*Exercise brief*: With the images removed, transcribe the listing that follows exactly.

═════ Data excerpts

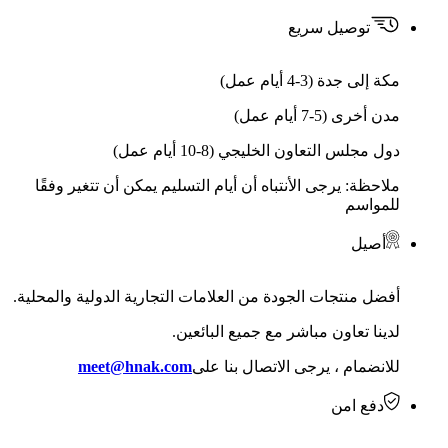
توصيل سريع
مكة إلى جدة (3-4 أيام عمل)
مدن أخرى (5-7 أيام عمل)
دول مجلس التعاون الخليجي (8-10 أيام عمل)
ملاحظة: يرجى الأنتباه أن أيام التسليم يمكن أن تتغير وفقًا
للمواسم
أصيل
أفضل منتجات الجودة من العلامات التجارية الدولية والمحلية.
لدينا تعاون مباشر مع جميع البائعين.
للانضمام ، يرجى الاتصال بنا على
meet@hnak.com
دفع امن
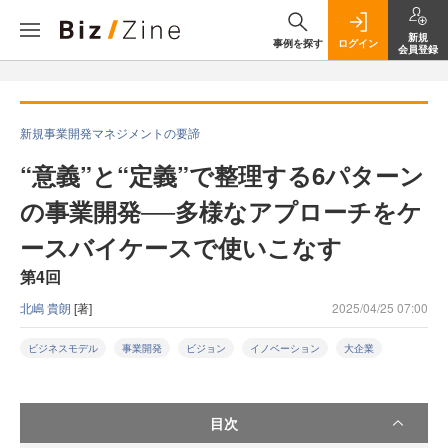
新規
事例を探す
ログイン
会員登録
新規事業開発マネジメントの要諦
“意義”と“定義”で整理する6パターン
の事業開発──多様なアプローチをケ
ースバイケースで使いこなす
第4回
北嶋 貴朗
[著]
2025/04/25 07:00
ビジネスモデル
事業開発
ビジョン
イノベーション
大企業
目次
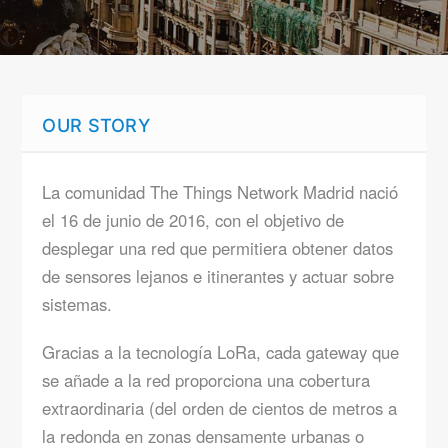
OUR STORY
La comunidad The Things Network Madrid nació
el 16 de junio de 2016, con el objetivo de
desplegar una red que permitiera obtener datos
de sensores lejanos e itinerantes y actuar sobre
sistemas.
Gracias a la tecnología LoRa, cada gateway que
se añade a la red proporciona una cobertura
extraordinaria (del orden de cientos de metros a
la redonda en zonas densamente urbanas o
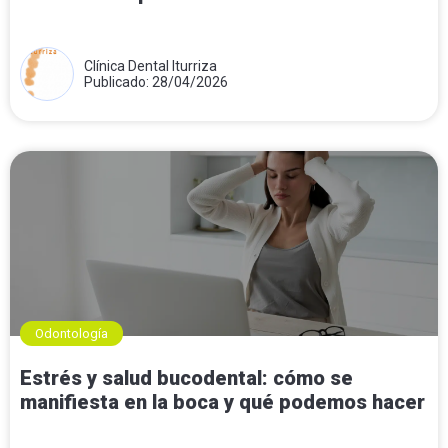
Clínica Dental Iturriza
Publicado: 28/04/2026
Odontología
Estrés y salud bucodental: cómo se
manifiesta en la boca y qué podemos hacer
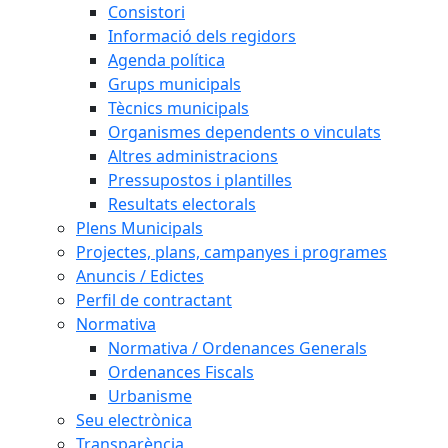
Consistori
Informació dels regidors
Agenda política
Grups municipals
Tècnics municipals
Organismes dependents o vinculats
Altres administracions
Pressupostos i plantilles
Resultats electorals
Plens Municipals
Projectes, plans, campanyes i programes
Anuncis / Edictes
Perfil de contractant
Normativa
Normativa / Ordenances Generals
Ordenances Fiscals
Urbanisme
Seu electrònica
Transparència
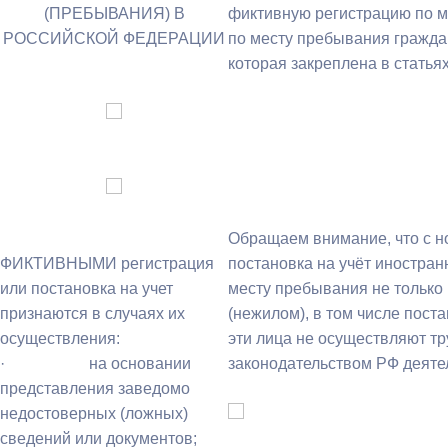
(ПРЕБЫВАНИЯ) В
фиктивную регистрацию по ме
РОССИЙСКОЙ ФЕДЕРАЦИИ
по месту пребывания гражда
которая закреплена в статьях
Обращаем внимание, что с н
ФИКТИВНЫМИ регистрация
постановка на учёт иностран
или постановка на учет
месту пребывания не только
признаются в случаях их
(нежилом), в том числе поста
осуществления:
эти лица не осуществляют т
· на основании
законодательством РФ деяте
представления заведомо
недостоверных (ложных)
сведений или документов;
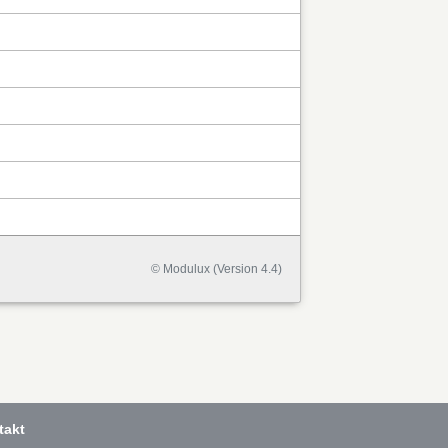
© Modulux (Version 4.4)
takt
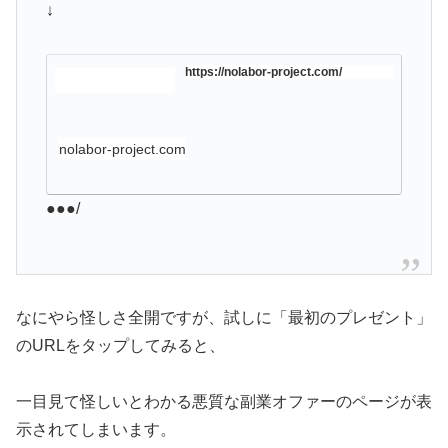
↓
https://nolabor-project.com/
nolabor-project.com
●●●/
なにやら怪しさ全開ですが、試しに「最初のプレゼント」
のURLをタップしてみると、
一目見て怪しいとわかる悪質な副業オファーのページが表
示されてしまいます。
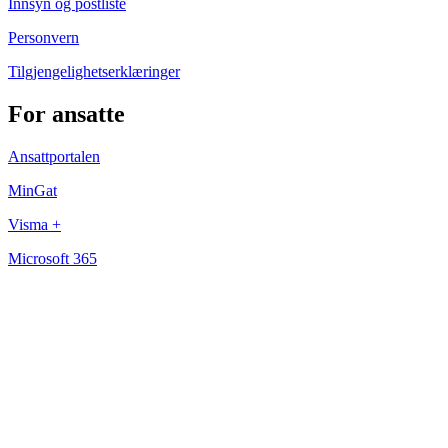
Innsyn og postliste
Personvern
Tilgjengelighetserklæringer
For ansatte
Ansattportalen
MinGat
Visma +
Microsoft 365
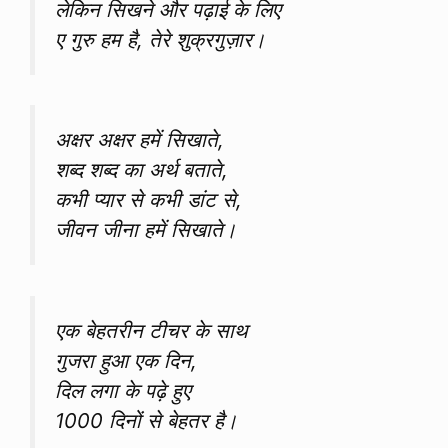
लेकिन सिखने और पढ़ाई के लिए
ए गुरु हम है, तेरे शुक्रगुज़ार।
अक्षर अक्षर हमें सिखाते,
शब्द शब्द का अर्थ बताते,
कभी प्यार से कभी डांट से,
जीवन जीना हमें सिखाते।
एक बेहतरीन टीचर के साथ
गुजरा हुआ एक दिन,
दिल लगा के पढ़े हुए
1000 दिनों से बेहतर है।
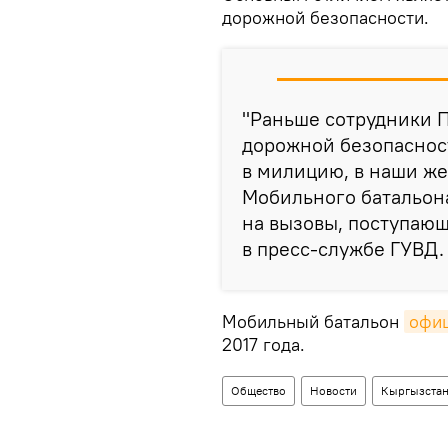
дорожной безопасности.
"Раньше сотрудники 
дорожной безопаснос
в милицию, в наши же
Мобильного батальон
на вызовы, поступающ
в пресс-службе ГУВД.
Мобильный батальон
офиц
2017 года.
Общество
Новости
Кыргызста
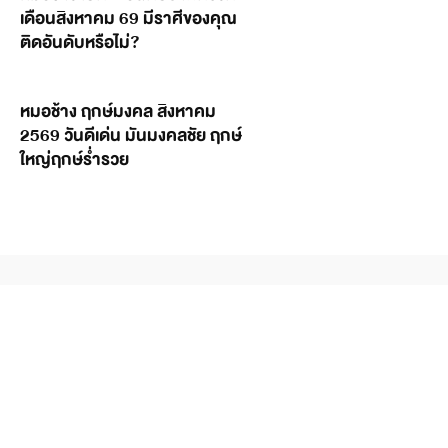
เดือนสิงหาคม 69 มีราศีของคุณ
ติดอันดับหรือไม่?
หมอช้าง ฤกษ์มงคล สิงหาคม
2569 วันดีเด่น มันมงคลชัย ฤกษ์
ใหญ่ฤกษ์ร่ำรวย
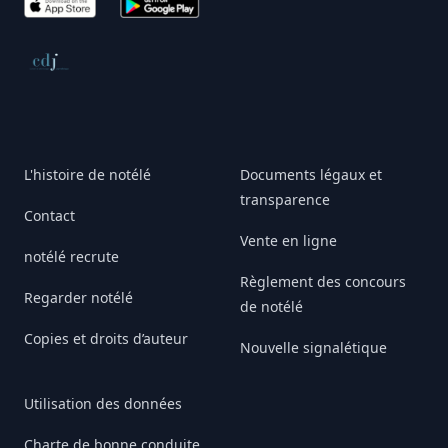
App Store
Google Play
Conseil de déontologie journalistique
L'histoire de notélé
Documents légaux et
transparence
Contact
Vente en ligne
notélé recrute
Règlement des concours
Regarder notélé
de notélé
Copies et droits d’auteur
Nouvelle signalétique
Utilisation des données
Charte de bonne conduite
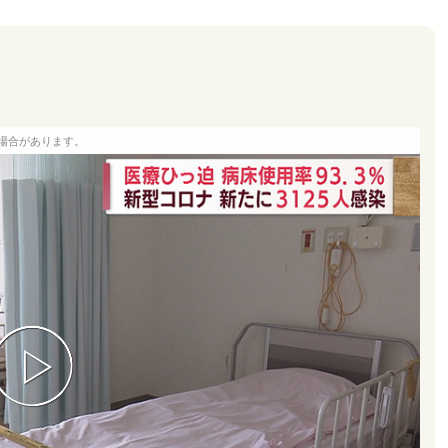
場合があります。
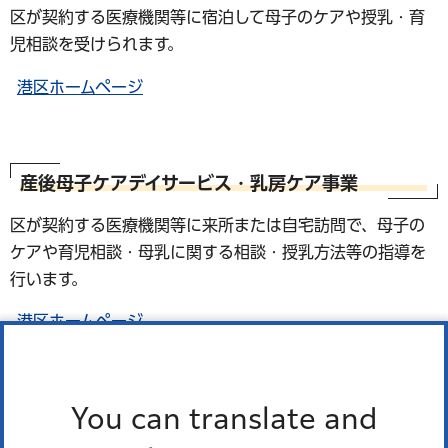
区が契約する医療機関等に宿泊して母子のケアや授乳・育
児相談を受けられます。
港区ホームページ
産後母子ケアデイサービス・乳房ケア事業
区が契約する医療機関等に来所または自宅訪問で、母子の
ケアや育児相談・母乳に関する相談・授乳方法等の指導を
行います。
港区ホームページ
You can translate and
乳児健康診査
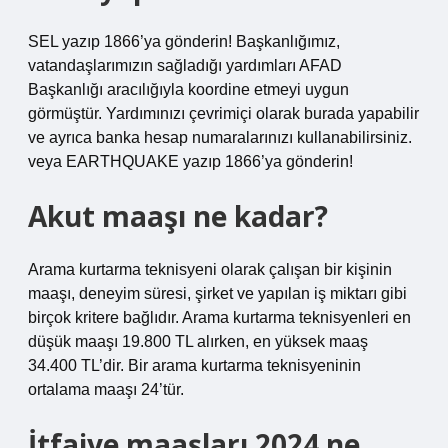
SEL yazıp 1866’ya gönderin! Başkanlığımız,
vatandaşlarımızın sağladığı yardımları AFAD
Başkanlığı aracılığıyla koordine etmeyi uygun
görmüştür. Yardımınızı çevrimiçi olarak burada yapabilir
ve ayrıca banka hesap numaralarınızı kullanabilirsiniz.
veya EARTHQUAKE yazıp 1866’ya gönderin!
Akut maaşı ne kadar?
Arama kurtarma teknisyeni olarak çalışan bir kişinin
maaşı, deneyim süresi, şirket ve yapılan iş miktarı gibi
birçok kritere bağlıdır. Arama kurtarma teknisyenleri en
düşük maaşı 19.800 TL alırken, en yüksek maaş
34.400 TL’dir. Bir arama kurtarma teknisyeninin
ortalama maaşı 24’tür.
İtfaiye maaşları 2024 ne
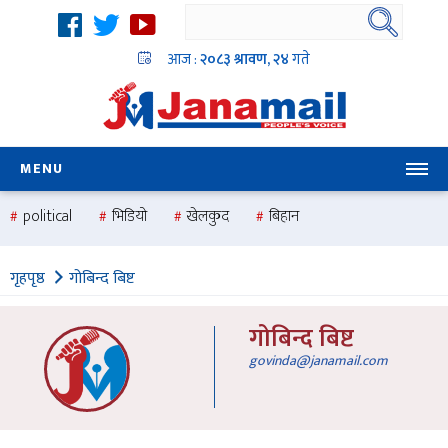
आज :
२०८३ श्रावण, २४
गते
MENU
political
भिडियो
खेलकुद
बिहान
उदयबहादुर चलाउने ‘दिपक’
समस्या
pradesh
one
गृहपृष्ठ
गोबिन्द बिष्ट
national
health
गोबिन्द बिष्ट
govinda@janamail.com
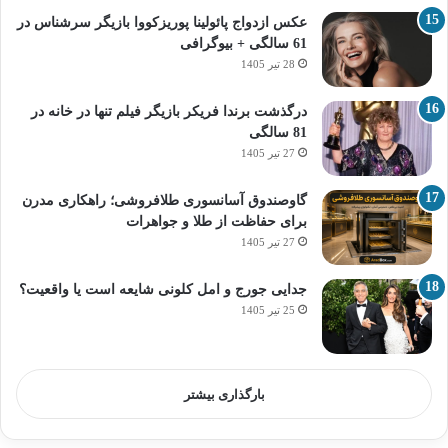
عکس ازدواج پائولینا پوریزکووا بازیگر سرشناس در
61 سالگی + بیوگرافی
28 تیر 1405
درگذشت برندا فریکر بازیگر فیلم تنها در خانه در
81 سالگی
27 تیر 1405
گاوصندوق آسانسوری طلافروشی؛ راهکاری مدرن
برای حفاظت از طلا و جواهرات
27 تیر 1405
جدایی جورج و امل کلونی شایعه است یا واقعیت؟
25 تیر 1405
بارگذاری بیشتر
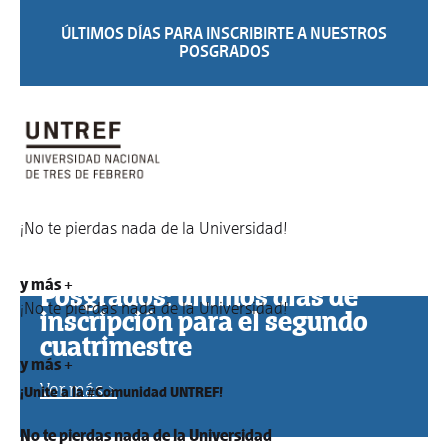
ÚLTIMOS DÍAS PARA INSCRIBIRTE A NUESTROS
POSGRADOS
¡No te pierdas nada de la Universidad!
y más +
Posgrados: últimos días de
¡No te pierdas nada de la Universidad!
inscripción para el segundo
cuatrimestre
y más +
Ver más >
¡Unite a la #Comunidad UNTREF!
No te pierdas nada de la Universidad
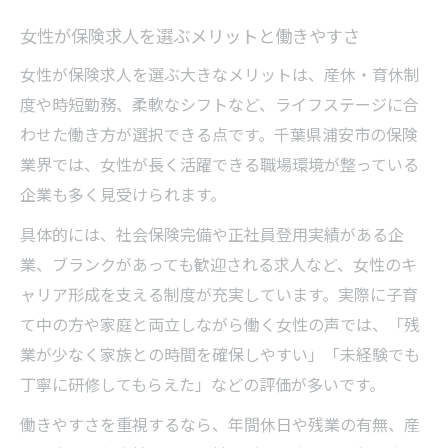
女性が保険求人を選ぶメリットと働きやすさ
女性が保険求人を選ぶ大きなメリットは、産休・育休制
度や時短勤務、柔軟なシフトなど、ライフステージに合
わせた働き方が選択できる点です。千葉県浦安市の保険
業界では、女性が長く活躍できる職場環境が整っている
企業も多く見受けられます。
具体的には、社会保険完備や正社員登用実績がある企
業、ブランクがあっても歓迎される求人など、女性のキ
ャリア形成を支える制度が充実しています。実際に子育
て中の方や家庭と両立しながら働く女性の声では、「残
業が少なく家族との時間を確保しやすい」「未経験でも
丁寧に研修してもらえた」などの評価が多いです。
働きやすさを重視するなら、年間休日や残業の有無、産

══════════

*Task solution*:
توصيل سريع
مكة إلى جدة (3-4 أيام عمل)
مدن أخرى (5-7 أيام عمل)
دول مجلس التعاون الخليجي (8-10 أيام عمل)
ملاحظة: يرجى الأنتباه أن أيام التسليم يمكن أن تتغير وفقًا
للمواسم
أصيل
أفضل منتجات الجودة من العلامات التجارية الدولية والمحلية.
لدينا تعاون مباشر مع جميع البائعين.
للانضمام ، يرجى الاتصال بنا على
meet@hnak.com
دفع امن
新規
事例を探す
ログイン
会員登録
新規事業開発マネジメントの要諦
“意義”と“定義”で整理する6パターン
の事業開発──多様なアプローチをケ
ースバイケースで使いこなす
第4回
北嶋 貴朗
[著]
2025/04/25 07:00
ビジネスモデル
事業開発
ビジョン
イノベーション
大企業
目次
OUR STORY
La comunidad The Things Network Madrid nació
el 16 de junio de 2016, con el objetivo de
desplegar una red que permitiera obtener datos
de sensores lejanos e itinerantes y actuar sobre
sistemas.
Gracias a la tecnología LoRa, cada gateway que
se añade a la red proporciona una cobertura
extraordinaria (del orden de cientos de metros a
la redonda en zonas densamente urbanas o
Clínica Dental Iturriza
Publicado: 28/04/2026
Odontología
Estrés y salud bucodental: cómo se
manifiesta en la boca y qué podemos hacer
Consistori
Informació dels regidors
Agenda política
Grups municipals
Tècnics municipals
Organismes dependents o vinculats
Altres administracions
Pressupostos i plantilles
Resultats electorals
Plens Municipals
Projectes, plans, campanyes i programes
Anuncis / Edictes
Perfil de contractant
Normativa
Normativa / Ordenances Generals
Ordenances Fiscals
Urbanisme
Seu electrònica
Transparència
(ПРЕБЫВАНИЯ) В
фиктивную регистрацию по ме
РОССИЙСКОЙ ФЕДЕРАЦИИ
по месту пребывания гражда
которая закреплена в статьях
Обращаем внимание, что с н
ФИКТИВНЫМИ регистрация
постановка на учёт иностран
или постановка на учет
месту пребывания не только
признаются в случаях их
(нежилом), в том числе поста
осуществления:
эти лица не осуществляют т
· на основании
законодательством РФ деяте
представления заведомо
недостоверных (ложных)
сведений или документов;
© Modulux (Version 4.4)
takt
↓
https://nolabor-project.com/
nolabor-project.com
●●●/
なにやら怪しさ全開ですが、試しに「最初のプレゼント」
のURLをタップしてみると、
一目見て怪しいとわかる悪質な副業オファーのページが表
示されてしまいます。
Innsyn og postliste
Personvern
Tilgjengelighetserklæringer
For ansatte
Ansattportalen
MinGat
Visma +
Microsoft 365
लेकिन सिखने और पढ़ाई के लिए
ए गुरु हम है, तेरे शुक्रगुज़ार।
अक्षर अक्षर हमें सिखाते,
शब्द शब्द का अर्थ बताते,
कभी प्यार से कभी डांट से,
जीवन जीना हमें सिखाते।
एक बेहतरीन टीचर के साथ
गुजरा हुआ एक दिन,
दिल लगा के पढ़े हुए
1000 दिनों से बेहतर है।
дорожной безопасности.
"Раньше сотрудники 
дорожной безопаснос
в милицию, в наши же
Мобильного батальон
на вызовы, поступающ
в пресс-службе ГУВД.
Мобильный батальон
офиц
2017 года.
Общество
Новости
Кыргызста
เดือนสิงหาคม 69 มีราศีของคุณ
ติดอันดับหรือไม่?
หมอช้าง ฤกษ์มงคล สิงหาคม
2569 วันดีเด่น มันมงคลชัย ฤกษ์
ใหญ่ฤกษ์ร่ำรวย
App Store
Google Play
Conseil de déontologie journalistique
L'histoire de notélé
Documents légaux et
transparence
Contact
Vente en ligne
notélé recrute
Règlement des concours
Regarder notélé
de notélé
Copies et droits d’auteur
Nouvelle signalétique
Utilisation des données
Charte de bonne conduite
場合があります。
区が契約する医療機関等に宿泊して母子のケアや授乳・育
児相談を受けられます。
港区ホームページ
産後母子ケアデイサービス・乳房ケア事業
区が契約する医療機関等に来所または自宅訪問で、母子の
ケアや育児相談・母乳に関する相談・授乳方法等の指導を
行います。
港区ホームページ
You can translate and
乳児健康診査
SEL yazıp 1866’ya gönderin! Başkanlığımız,
vatandaşlarımızın sağladığı yardımları AFAD
Başkanlığı aracılığıyla koordine etmeyi uygun
görmüştür. Yardımınızı çevrimiçi olarak burada yapabilir
ve ayrıca banka hesap numaralarınızı kullanabilirsiniz.
veya EARTHQUAKE yazıp 1866’ya gönderin!
Akut maaşı ne kadar?
Arama kurtarma teknisyeni olarak çalışan bir kişinin
maaşı, deneyim süresi, şirket ve yapılan iş miktarı gibi
birçok kritere bağlıdır. Arama kurtarma teknisyenleri en
düşük maaşı 19.800 TL alırken, en yüksek maaş
34.400 TL’dir. Bir arama kurtarma teknisyeninin
ortalama maaşı 24’tür.
İtfaiye maaşları 2024 ne
आज :
२०८३ श्रावण, २४
गते
MENU
political
भिडियो
खेलकुद
बिहान
उदयबहादुर चलाउने ‘दिपक’
समस्या
pradesh
one
गृहपृष्ठ
गोबिन्द बिष्ट
national
health
गोबिन्द बिष्ट
govinda@janamail.com
عکس ازدواج پائولینا پوریزکووا بازیگر سرشناس در
61 سالگی + بیوگرافی
28 تیر 1405
درگذشت برندا فریکر بازیگر فیلم تنها در خانه در
81 سالگی
27 تیر 1405
گاوصندوق آسانسوری طلافروشی؛ راهکاری مدرن
برای حفاظت از طلا و جواهرات
27 تیر 1405
جدایی جورج و امل کلونی شایعه است یا واقعیت؟
25 تیر 1405
بارگذاری بیشتر
ÚLTIMOS DÍAS PARA INSCRIBIRTE A NUESTROS
POSGRADOS
¡No te pierdas nada de la Universidad!
y más +
Posgrados: últimos días de
¡No te pierdas nada de la Universidad!
inscripción para el segundo
cuatrimestre
y más +
Ver más >
¡Unite a la #Comunidad UNTREF!
No te pierdas nada de la Universidad
女性が保険求人を選ぶメリットと働きやすさ
女性が保険求人を選ぶ大きなメリットは、産休・育休制
度や時短勤務、柔軟なシフトなど、ライフステージに合
わせた働き方が選択できる点です。千葉県浦安市の保険
業界では、女性が長く活躍できる職場環境が整っている
企業も多く見受けられます。
具体的には、社会保険完備や正社員登用実績がある企
業、ブランクがあっても歓迎される求人など、女性のキ
ャリア形成を支える制度が充実しています。実際に子育
て中の方や家庭と両立しながら働く女性の声では、「残
業が少なく家族との時間を確保しやすい」「未経験でも
丁寧に研修してもらえた」などの評価が多いです。
働きやすさを重視するなら、年間休日や残業の有無、産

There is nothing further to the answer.